Evaluation uses LLM-as-Judge to assess AI outputs with human-like reasoning, providing scores, feedback, and improvement suggestions.

## How Evaluation Works

```mermaid theme={"theme":{"light":"vitesse-light","dark":"vitesse-dark"}}
flowchart LR
    subgraph Input
        A[Agent Output]:::agent
    end
    
    subgraph Evaluation
        B[LLM Judge]:::agent
        C[Criteria]:::tool
    end
    
    subgraph Output
        D[Score + Reasoning]:::agent
    end
    
    A --> B
    C --> B
    B --> D
    
    classDef agent fill:#8B0000,color:#fff
    classDef tool fill:#189AB4,color:#fff
```

<CardGroup cols={2}>
  <Card title="LLM as Judge" icon="gavel" href="#llm-as-judge">
    AI evaluates AI with human-like reasoning
  </Card>

  <Card title="Accuracy" icon="bullseye" href="#accuracy-evaluation">
    Compare output vs expected result
  </Card>

  <Card title="Performance" icon="gauge-high" href="#performance-evaluation">
    Measure speed and memory usage
  </Card>

  <Card title="Reliability" icon="shield-check" href="#reliability-evaluation">
    Verify tools are called correctly
  </Card>
</CardGroup>

***

## LLM as Judge

The **Judge** class uses an LLM to evaluate outputs with human-like reasoning. This is the recommended approach for most evaluations.

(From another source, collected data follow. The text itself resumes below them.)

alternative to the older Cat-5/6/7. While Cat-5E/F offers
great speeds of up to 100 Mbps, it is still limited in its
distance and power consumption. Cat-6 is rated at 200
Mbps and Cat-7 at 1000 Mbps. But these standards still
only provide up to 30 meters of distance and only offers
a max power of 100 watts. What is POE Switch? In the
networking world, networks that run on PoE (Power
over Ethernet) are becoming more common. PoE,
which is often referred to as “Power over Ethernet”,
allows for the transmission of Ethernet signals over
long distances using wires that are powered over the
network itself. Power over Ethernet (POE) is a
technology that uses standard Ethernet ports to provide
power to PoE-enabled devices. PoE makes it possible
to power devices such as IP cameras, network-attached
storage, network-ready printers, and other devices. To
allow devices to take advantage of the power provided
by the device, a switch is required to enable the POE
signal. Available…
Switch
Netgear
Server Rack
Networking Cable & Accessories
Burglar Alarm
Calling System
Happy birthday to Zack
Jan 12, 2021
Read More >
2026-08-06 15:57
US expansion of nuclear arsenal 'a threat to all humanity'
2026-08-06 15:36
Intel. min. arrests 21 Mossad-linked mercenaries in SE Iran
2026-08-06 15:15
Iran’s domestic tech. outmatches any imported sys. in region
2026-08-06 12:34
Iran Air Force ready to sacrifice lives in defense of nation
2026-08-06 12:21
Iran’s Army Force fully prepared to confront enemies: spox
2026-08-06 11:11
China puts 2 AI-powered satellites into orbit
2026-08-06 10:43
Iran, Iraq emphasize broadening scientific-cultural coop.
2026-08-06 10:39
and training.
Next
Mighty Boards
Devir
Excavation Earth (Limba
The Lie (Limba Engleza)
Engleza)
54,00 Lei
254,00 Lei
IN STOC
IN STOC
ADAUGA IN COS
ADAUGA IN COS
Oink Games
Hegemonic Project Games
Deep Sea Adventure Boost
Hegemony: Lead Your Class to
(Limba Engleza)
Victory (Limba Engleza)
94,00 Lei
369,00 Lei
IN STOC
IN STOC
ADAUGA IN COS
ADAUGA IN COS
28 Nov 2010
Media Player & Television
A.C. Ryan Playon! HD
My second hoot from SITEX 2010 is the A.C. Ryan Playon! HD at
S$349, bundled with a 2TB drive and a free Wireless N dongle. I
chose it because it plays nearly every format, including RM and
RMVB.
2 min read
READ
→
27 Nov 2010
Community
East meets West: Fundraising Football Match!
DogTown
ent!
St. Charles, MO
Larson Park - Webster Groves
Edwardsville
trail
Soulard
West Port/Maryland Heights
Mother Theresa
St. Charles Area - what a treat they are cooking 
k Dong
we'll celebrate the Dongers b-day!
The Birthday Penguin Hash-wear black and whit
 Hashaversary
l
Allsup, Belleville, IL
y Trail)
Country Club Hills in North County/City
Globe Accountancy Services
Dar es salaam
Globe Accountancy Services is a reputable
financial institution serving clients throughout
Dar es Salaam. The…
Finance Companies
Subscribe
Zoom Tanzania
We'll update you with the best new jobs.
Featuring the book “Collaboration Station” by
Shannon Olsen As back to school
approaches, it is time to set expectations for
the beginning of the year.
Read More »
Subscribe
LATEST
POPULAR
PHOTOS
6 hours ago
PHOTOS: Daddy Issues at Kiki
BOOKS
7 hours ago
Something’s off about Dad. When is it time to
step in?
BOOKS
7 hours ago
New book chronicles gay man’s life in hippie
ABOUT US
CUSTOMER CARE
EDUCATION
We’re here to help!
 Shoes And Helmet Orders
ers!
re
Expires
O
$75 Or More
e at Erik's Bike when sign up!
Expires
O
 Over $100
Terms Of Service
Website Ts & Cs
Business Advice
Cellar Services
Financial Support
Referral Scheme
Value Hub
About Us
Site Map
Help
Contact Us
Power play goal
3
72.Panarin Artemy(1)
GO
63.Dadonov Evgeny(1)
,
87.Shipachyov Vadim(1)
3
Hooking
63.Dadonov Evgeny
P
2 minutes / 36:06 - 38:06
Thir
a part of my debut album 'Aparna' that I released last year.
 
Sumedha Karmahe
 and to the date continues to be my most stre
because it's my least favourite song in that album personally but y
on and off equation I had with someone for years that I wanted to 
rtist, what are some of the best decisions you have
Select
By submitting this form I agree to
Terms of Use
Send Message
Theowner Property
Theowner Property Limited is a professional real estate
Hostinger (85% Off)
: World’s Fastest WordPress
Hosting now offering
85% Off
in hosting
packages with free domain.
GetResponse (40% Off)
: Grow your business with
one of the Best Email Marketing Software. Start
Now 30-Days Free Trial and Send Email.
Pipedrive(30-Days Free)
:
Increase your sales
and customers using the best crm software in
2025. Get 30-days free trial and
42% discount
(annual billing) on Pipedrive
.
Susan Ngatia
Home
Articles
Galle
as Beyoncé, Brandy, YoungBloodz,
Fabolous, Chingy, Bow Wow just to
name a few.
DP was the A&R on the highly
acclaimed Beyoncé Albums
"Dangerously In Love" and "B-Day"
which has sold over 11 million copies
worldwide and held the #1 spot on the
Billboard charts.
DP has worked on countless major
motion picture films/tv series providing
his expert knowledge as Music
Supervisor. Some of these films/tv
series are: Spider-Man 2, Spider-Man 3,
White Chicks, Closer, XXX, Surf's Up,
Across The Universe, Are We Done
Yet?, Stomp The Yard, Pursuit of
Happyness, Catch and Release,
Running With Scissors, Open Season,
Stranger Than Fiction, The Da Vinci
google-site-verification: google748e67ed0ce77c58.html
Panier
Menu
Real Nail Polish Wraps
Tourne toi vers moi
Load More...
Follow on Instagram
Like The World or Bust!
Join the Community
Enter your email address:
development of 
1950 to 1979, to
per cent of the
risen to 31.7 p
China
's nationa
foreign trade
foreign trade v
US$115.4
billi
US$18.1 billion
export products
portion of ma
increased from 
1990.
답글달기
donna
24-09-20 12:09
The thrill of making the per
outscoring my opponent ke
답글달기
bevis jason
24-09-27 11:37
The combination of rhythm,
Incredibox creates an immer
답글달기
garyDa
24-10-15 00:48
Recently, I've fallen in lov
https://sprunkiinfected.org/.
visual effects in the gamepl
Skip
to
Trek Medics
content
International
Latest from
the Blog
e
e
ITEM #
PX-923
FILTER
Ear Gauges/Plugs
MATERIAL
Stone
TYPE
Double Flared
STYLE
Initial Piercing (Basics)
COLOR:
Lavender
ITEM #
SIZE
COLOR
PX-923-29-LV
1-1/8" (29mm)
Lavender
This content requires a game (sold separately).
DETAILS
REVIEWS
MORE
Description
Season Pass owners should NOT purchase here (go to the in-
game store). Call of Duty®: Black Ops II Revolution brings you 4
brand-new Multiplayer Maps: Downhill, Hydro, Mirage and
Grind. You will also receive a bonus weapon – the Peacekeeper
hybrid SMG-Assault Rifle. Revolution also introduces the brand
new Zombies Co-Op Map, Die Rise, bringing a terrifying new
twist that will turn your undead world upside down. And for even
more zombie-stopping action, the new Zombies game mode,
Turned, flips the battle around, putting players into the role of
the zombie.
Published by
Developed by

```mermaid theme={"theme":{"light":"vitesse-light","dark":"vitesse-dark"}}
flowchart TB
    subgraph "LLM as Judge"
        direction TB
        I[Your Agent Output]:::agent --> J[Judge LLM]:::tool
        E[Expected Output]:::agent --> J
        C[Criteria]:::tool --> J
        J --> S[Score 1-10]:::agent
        J --> R[Reasoning]:::agent
        J --> SG[Suggestions]:::tool
    end
    
    classDef agent fill:#8B0000,color:#fff
    classDef tool fill:#189AB4,color:#fff
```

<Tabs>
  <Tab title="Quick Start">
    ```python theme={"theme":{"light":"vitesse-light","dark":"vitesse-dark"}}
    from praisonaiagents.eval import Judge

    # Evaluate any output
    result = Judge().run(
        output="The capital of France is Paris.",
        expected="Paris is the capital of France."
    )

    print(f"Score: {result.score}/10")
    print(f"Reasoning: {result.reasoning}")
    ```
  </Tab>

  <Tab title="With Agent">
    ```python theme={"theme":{"light":"vitesse-light","dark":"vitesse-dark"}}
    from praisonaiagents import Agent
    from praisonaiagents.eval import Judge

    # Create your agent
    agent = Agent(name="assistant", instructions="Answer questions")

    # Evaluate agent output
    result = Judge().run(
        agent=agent,
        input="What is 2+2?",
        expected="4"
    )

    print(f"Score: {result.score}/10")
    ```
  </Tab>

  <Tab title="Custom Criteria">
    ```python theme={"theme":{"light":"vitesse-light","dark":"vitesse-dark"}}
    from praisonaiagents.eval import Judge

    # Define your own evaluation criteria
    result = Judge(criteria="Response is helpful, accurate, and concise").run(
        output="Here's a detailed explanation of quantum physics..."
    )

    print(f"Score: {result.score}/10")
    print(f"Passed: {result.passed}")
    ```
  </Tab>
</Tabs>

### Judge Types

<AccordionGroup>
  <Accordion title="AccuracyJudge" icon="bullseye">
    Compares output against expected output.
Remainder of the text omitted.